While the manuscript content belongs to an external resource, there are some ways to non-destructively modify the appearance. If the size or layout of the folio, the photography, or orientation makes straightforward transcription challenging, there are some options that may be considered.

  • CSS Filters and Transforms can be described through standard rules that are easy to apply in a browser presentation and do not change the underlying resources. The options might be controlled by a user with sliders and toggles to dial in the best view for each photograph. Simple cases can balance colors, saturation, and contrast to make the lettering easier to discern. In complex cases, sharpening masks or perspective skewing could be applied.
  • Canvas Cropping prefers to set a viewbox around the Annotation Page instead of the full Canvas. To make this work, a simple #xywh= suffix on the target can set a bounding box for the region, but precise bounding can be accomplished with Fragment Selector resources, if needed.
  • Canvas Rotation can be accomplished is several ways, if the source repository hasn’t already handled it. The method does not matter unless compatibility with other interfaces is required. Note that the dimensions and direction of any Annotations are relative to the Canvas as it was delivered.
  • Overlapping Annotations or derivative copies of an original resource may be used to supplement an external resource with more specific or complete information. All IIIF documents generated by TPEN are easy to identify and might be linked as updates to existing Annotation Pages, for example.

Recording Transcription

The most regular initial state of a new Project will include a linked Manifest that has no transcription annotations of its own. In these cases, TPEN will create a new Annotation Collection and Annotation Page for each folio. On first load, these will be empty until bounded regions are added to indicate lines. If the line selection process has already completed, the query string “page” will be the active Annotation Page, its target will identify which Canvas these Annotations should be targeting, and the items array will be populated with Annotations and Fragment Selectors (or selector syntax like “#xywh=”) to which the entered text should be recorded.
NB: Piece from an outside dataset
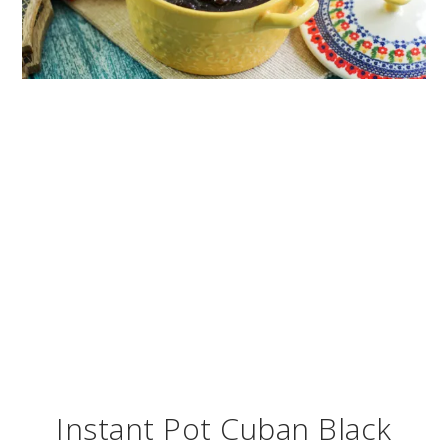
Instant Pot Cuban Black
Users whose permissions include “MODIFY” for “ALL”, “PAGES”, or “TEXT” are allowed to contribute to these Annotations. The TPEN API Service will check the Bearer token for permission, but the interface has enough information to check this before sending the request as well. The TPEN Line API is the simplest way to makes these changes.

An empty line Annotation from our example above might look like this:

{
  "id": "https://store.rerum.io/v1/id/d3763b1944c",
  "type": "Annotation",
  "body": "",
  "target": "http://example.com/canvas/1#xywh=12,26,640,116"
}

after adding the typed text, “Leve fit, quod bene fertur opus”, the Annotation would look like this:

{
  "id": "https://store.rerum.io/v1/id/d3763b1944c",
  "type": "Annotation",
  "body": {
    "type" : "TextualBody",
    "value" : "Leve fit, quod bene fertur opus",
    "format" : "text/plain",
    "language" : "la"
  },
  "target": "http://example.com/canvas/1#xywh=12,26,640,116"
}

Since the only property changing is the body, it is safest to simply PATCH the change.
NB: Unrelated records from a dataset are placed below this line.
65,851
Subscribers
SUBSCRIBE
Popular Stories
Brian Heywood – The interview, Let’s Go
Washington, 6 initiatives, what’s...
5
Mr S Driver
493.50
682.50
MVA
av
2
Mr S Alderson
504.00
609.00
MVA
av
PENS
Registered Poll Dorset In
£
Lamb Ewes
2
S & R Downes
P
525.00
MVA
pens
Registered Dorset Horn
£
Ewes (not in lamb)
fetch("https://api.t-pen.org/setText/d3763b1944c", {
  method: "PATCH", 
  headers: {
    "Content-Type": "application/json",
    "Authorization": "Bearer <token>"
  },
  body: JSON.stringify({
    "type" : "TextualBody",
    "value" : "Leve fit, quod bene fertur opus",
    "format" : "text/plain",
    "language" : "la"
  })
})

These type, format defaults and the optional language can be omitted by setting the “Content-Type” header to “text/plain” and only sending the new string.

The existing version of the Annotation will continue to exist, but the TPEN API will update the Line and all related documents, returning the updated Line id to the client.